4.3. Electrochemical Characterization

4.3.1. Electrochemical Cells

All electrochemical cells were made from polytetrafluorethylene. They contained three electrodes, namely, a working electrode (Ge-Co-P nanostructures) sized by 1 cm², counter electrode, and reference one. Both latter electrodes were made of metal lithium or sodium rolled onto the supporting nickel grid. The electrodes were separated by a separator made of nonwoven polypropylene (UFIM, Moscow Russia). The cells were hermetically sealed, and they were assembled and filled with an electrolyte in a glove box with dry argon (Spektroskopicheskie Sistemy, Russia). The water and oxygen content in the box is not exceed 1 ppm. Just before cell assembling the working electrodes were vacuum dried at 120 °C for 8 h. An amount of 1 M LiClO₄ in a mixture propylene carbonate—dimethoxyethane (7:3), and M NaClO₄ in a mixture propylene carbonate—ethylene carbonate (1:1) were used as electrolytes. The moisture content in both electrolytes measured by K. Fischer coulometric titration (917 Coulometer, Metrohm, Herisau, Switzerland) did not exceed 15 ppm.

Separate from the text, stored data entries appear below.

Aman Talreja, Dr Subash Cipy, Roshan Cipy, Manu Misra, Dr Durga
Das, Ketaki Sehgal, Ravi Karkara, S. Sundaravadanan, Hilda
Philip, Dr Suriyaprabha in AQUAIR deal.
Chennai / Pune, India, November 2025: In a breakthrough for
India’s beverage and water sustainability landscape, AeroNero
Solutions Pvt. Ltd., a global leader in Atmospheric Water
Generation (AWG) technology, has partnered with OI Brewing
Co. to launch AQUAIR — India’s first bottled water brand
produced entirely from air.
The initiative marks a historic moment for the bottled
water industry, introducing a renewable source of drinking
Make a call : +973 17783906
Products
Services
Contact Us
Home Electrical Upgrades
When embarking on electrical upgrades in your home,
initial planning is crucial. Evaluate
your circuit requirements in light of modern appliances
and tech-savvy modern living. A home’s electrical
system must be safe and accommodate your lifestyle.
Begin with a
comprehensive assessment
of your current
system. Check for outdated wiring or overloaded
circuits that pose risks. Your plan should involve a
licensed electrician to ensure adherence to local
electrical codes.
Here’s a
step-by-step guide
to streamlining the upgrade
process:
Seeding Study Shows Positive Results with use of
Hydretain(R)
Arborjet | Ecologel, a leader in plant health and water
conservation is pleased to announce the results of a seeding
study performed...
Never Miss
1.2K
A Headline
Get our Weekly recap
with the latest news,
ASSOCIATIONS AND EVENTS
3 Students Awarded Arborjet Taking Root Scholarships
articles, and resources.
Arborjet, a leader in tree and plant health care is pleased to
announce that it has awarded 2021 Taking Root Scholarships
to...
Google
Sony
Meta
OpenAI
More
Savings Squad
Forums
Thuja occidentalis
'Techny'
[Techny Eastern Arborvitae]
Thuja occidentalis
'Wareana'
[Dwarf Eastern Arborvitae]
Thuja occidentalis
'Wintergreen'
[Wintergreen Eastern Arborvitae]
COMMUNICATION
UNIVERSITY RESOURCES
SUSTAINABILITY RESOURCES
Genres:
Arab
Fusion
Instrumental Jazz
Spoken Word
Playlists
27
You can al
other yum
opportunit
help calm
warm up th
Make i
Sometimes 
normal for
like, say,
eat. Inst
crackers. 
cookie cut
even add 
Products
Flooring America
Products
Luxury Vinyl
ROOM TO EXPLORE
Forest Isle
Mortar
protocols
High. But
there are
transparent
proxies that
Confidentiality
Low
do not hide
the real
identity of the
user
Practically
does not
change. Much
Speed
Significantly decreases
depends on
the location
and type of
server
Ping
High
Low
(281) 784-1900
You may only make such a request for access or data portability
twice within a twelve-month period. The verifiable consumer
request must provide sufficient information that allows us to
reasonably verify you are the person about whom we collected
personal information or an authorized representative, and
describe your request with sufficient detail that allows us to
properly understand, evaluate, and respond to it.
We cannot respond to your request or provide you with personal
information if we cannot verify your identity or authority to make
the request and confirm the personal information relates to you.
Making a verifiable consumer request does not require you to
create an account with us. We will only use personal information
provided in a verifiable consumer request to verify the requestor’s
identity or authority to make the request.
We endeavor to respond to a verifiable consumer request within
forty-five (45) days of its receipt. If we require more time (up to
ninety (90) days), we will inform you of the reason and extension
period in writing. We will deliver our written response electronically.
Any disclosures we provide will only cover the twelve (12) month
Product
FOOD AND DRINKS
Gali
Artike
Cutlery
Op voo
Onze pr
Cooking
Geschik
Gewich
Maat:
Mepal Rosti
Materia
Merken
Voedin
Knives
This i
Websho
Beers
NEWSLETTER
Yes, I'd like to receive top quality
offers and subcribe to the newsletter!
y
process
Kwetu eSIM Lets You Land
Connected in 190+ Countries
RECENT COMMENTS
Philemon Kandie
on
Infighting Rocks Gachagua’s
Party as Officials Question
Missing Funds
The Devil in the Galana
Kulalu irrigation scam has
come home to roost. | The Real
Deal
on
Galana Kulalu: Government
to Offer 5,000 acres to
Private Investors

4.3.2. Electrochemical Measurements

The measurements of specific capacity of Ge-Co-P nanostructures were made in galvanostatic (charge–discharge curves) and potentiodynamic (cycling voltammograms) modes. AZRIVK-50-10V cycler (JSC “Buster”, Saint-Petersburg, Russia) was used for galvanostatic measurements and potentiostat (ELINS STC JSC, Moscow Region, Russia) for cyclic voltammetry. Current densities at galvanostatic experiments varied from 25 to 400 mA/g, and scan rates at cyclic voltammetry were 0.05, 0.1, and 0.2 mV/s. The cycling potential limits were 0.01–3.0 V. The cycling voltage limits for pouch cells were 0.5–4.0 V.

Impedance measurements were carried out according to the three-electrode circuit using the same potentiostat (ELINS STC JSC, Russia) at a potential of 200 mV with disturbance amplitude of 10 mV and frequency range from 10⁵ to 10⁻¹ Hz. ZView software was used for analysis of impedance spectra.

5. Conclusions

The development of new electrode materials with higher specific capacity and rate capability, as well as low capacity fading upon cycling seems to be an urgent task for the improvement of lithium-ion and sodium-ion batteries. Nanostructure composites Ge-Co-P with brutto-composition CoGe₂P_0.1, or CoGe₂@GeP were manufactured via electrolysis of aqueous electrolyte. Despite quite low content of phosphorus, the electrochemical behavior of the composites is different from that of CoGe₂ and germanium phosphides. The composites are able to reverse the insertion of lithium and sodium with a specific capacity of up to 855 and 425 mAh/g, respectively, and could be considered a promising material for lithium-ion and especially, sodium-ion batteries.